Clinical Case Analysis
30-year-old female | 35 weeks gestation | 1 month of breast erythema (≥1/3 of breast) | No palpable lump | 2 palpable axillary LNs | No local warmth or tenderness | Post-chemotherapy
1. DIAGNOSIS: Inflammatory Breast Cancer (IBC) in Pregnancy
This is Pregnancy-Associated Inflammatory Breast Cancer (PAIBC) — one of the most aggressive subtypes of breast malignancy.
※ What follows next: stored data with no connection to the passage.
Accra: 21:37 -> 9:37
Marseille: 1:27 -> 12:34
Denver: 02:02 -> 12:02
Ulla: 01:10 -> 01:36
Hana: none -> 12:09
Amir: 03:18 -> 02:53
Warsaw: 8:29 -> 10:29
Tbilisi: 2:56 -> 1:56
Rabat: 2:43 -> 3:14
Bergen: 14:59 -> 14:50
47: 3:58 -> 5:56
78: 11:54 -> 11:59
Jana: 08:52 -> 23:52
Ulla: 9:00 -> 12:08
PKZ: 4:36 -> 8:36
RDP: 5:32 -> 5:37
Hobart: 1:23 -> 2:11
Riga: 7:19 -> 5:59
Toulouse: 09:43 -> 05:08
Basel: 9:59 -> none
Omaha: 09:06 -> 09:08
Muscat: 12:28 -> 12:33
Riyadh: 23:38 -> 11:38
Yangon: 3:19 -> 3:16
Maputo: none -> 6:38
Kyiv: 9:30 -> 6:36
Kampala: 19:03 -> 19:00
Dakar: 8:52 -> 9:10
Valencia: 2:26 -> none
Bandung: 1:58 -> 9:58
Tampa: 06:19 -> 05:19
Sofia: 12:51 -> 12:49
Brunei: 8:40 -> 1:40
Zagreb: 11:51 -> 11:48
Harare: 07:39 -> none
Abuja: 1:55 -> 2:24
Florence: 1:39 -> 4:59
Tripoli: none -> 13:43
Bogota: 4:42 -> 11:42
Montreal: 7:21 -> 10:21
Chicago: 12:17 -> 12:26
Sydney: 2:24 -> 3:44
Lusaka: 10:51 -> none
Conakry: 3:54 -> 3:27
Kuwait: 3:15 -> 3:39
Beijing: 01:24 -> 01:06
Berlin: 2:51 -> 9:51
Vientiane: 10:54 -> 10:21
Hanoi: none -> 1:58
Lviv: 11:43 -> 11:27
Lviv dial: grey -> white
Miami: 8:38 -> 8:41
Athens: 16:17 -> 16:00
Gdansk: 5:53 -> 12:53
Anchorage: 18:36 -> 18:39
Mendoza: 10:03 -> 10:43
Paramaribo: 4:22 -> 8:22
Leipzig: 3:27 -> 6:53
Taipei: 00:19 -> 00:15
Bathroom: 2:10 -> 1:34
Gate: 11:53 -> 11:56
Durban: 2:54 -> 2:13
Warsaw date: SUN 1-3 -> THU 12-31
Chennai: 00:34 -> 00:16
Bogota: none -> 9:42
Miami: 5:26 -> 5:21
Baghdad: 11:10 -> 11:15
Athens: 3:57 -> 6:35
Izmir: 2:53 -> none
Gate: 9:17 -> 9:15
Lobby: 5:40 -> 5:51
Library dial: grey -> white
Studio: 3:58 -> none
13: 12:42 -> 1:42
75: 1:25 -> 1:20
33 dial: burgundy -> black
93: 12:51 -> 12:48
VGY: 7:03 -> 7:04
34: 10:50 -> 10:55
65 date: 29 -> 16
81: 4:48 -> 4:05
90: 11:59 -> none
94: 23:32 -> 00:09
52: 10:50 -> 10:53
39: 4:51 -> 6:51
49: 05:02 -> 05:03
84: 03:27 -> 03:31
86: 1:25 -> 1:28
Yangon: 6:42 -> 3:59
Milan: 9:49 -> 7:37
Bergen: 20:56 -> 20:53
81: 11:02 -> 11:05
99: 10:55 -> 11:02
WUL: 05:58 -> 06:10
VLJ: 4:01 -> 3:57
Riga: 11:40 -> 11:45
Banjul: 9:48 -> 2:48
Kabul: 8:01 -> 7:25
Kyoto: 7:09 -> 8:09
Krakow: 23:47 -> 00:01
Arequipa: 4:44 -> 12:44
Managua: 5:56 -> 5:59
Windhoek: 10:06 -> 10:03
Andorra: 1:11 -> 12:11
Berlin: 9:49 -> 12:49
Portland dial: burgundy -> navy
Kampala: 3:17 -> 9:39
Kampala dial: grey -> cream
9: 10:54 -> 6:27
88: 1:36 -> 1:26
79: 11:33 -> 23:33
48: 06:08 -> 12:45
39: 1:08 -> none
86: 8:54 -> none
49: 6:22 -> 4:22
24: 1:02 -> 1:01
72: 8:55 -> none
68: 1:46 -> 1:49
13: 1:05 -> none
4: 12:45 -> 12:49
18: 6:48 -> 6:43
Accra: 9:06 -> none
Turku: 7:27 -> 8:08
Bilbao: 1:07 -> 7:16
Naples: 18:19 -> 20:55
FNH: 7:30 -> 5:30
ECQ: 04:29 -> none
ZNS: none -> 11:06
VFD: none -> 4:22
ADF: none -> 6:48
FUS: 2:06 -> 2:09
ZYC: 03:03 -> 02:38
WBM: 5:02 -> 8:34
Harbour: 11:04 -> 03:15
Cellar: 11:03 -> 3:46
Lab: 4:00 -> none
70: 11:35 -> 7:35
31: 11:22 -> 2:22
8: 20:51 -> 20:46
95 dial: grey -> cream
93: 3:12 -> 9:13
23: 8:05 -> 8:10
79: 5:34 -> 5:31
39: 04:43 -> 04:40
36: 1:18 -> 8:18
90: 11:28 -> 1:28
Why IBC and not mastitis/cellulitis?
| Feature | IBC | Mastitis |
|---|
| Erythema ≥1/3 breast | ✓ Classic | Can occur |
| No discrete lump | ✓ Typical | Rare |
| Rapid onset (weeks–months) | ✓ Required | Acute |
| No local temperature rise | ✓ Supports IBC | Mastitis is warm |
| No tenderness | ✓ Supports IBC | Mastitis is tender |
| Axillary LN involvement | ✓ Common | Reactive only |
| Failure to resolve with antibiotics | ✓ Key discriminator | Resolves |
"The clinical differentiation of inflammatory breast cancer may be extremely difficult, especially when a locally advanced squirrhous carcinoma invades dermal lymph vessels in the skin to produce peau d'orange and lymphangitis." — Schwartz's Principles of Surgery, 11e
"Inflammatory breast cancer mimics inflammation clinically and should always be considered in a female with an erythematous swollen breast." — Robbins & Cotran Pathologic Basis of Disease
Key hallmarks of IBC:
- Erythema + edema (peau d'orange) of ≥1/3 of breast skin
- Rapid onset — history over weeks to 3 months (this case: 1 month ✓)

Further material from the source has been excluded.